(Exercise description)
Starting at the line with "LONG VIỆT NAM" and going on through the line with "Mithu Sanyal; Kulturhistorikerin und", reproduce each line in the records below exactly and nothing more.

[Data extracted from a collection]
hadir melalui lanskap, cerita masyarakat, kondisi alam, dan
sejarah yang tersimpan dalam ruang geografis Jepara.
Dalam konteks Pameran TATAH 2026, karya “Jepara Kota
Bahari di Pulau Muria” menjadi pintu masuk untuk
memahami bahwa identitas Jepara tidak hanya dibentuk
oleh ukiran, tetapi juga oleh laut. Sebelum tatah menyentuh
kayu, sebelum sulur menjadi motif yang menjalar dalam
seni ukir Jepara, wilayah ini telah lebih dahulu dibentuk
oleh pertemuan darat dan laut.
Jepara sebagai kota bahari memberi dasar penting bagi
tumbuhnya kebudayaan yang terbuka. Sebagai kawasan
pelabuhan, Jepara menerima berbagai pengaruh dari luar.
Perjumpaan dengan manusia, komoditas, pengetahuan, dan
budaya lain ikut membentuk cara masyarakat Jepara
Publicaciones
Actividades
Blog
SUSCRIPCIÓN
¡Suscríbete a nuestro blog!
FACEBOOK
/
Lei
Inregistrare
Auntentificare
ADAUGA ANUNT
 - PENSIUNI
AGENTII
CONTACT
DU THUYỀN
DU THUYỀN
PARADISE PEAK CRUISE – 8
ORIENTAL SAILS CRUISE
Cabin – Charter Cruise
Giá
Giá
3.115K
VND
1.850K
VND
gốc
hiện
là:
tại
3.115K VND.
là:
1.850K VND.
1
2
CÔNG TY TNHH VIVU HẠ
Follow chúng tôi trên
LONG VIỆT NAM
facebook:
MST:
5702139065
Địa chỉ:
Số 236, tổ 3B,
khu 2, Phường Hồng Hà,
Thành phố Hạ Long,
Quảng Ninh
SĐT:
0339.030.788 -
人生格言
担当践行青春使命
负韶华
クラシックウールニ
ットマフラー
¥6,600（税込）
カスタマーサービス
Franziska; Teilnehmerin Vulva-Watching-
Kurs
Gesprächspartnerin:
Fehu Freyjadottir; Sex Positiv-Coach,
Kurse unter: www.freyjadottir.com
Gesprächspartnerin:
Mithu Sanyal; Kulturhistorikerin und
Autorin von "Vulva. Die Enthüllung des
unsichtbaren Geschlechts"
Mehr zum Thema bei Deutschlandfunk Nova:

(Answer)
LONG VIỆT NAM
facebook:
MST:
5702139065
Địa chỉ:
Số 236, tổ 3B,
khu 2, Phường Hồng Hà,
Thành phố Hạ Long,
Quảng Ninh
SĐT:
0339.030.788 -
人生格言
担当践行青春使命
负韶华
クラシックウールニ
ットマフラー
¥6,600（税込）
カスタマーサービス
Franziska; Teilnehmerin Vulva-Watching-
Kurs
Gesprächspartnerin:
Fehu Freyjadottir; Sex Positiv-Coach,
Kurse unter: www.freyjadottir.com
Gesprächspartnerin:
Mithu Sanyal; Kulturhistorikerin und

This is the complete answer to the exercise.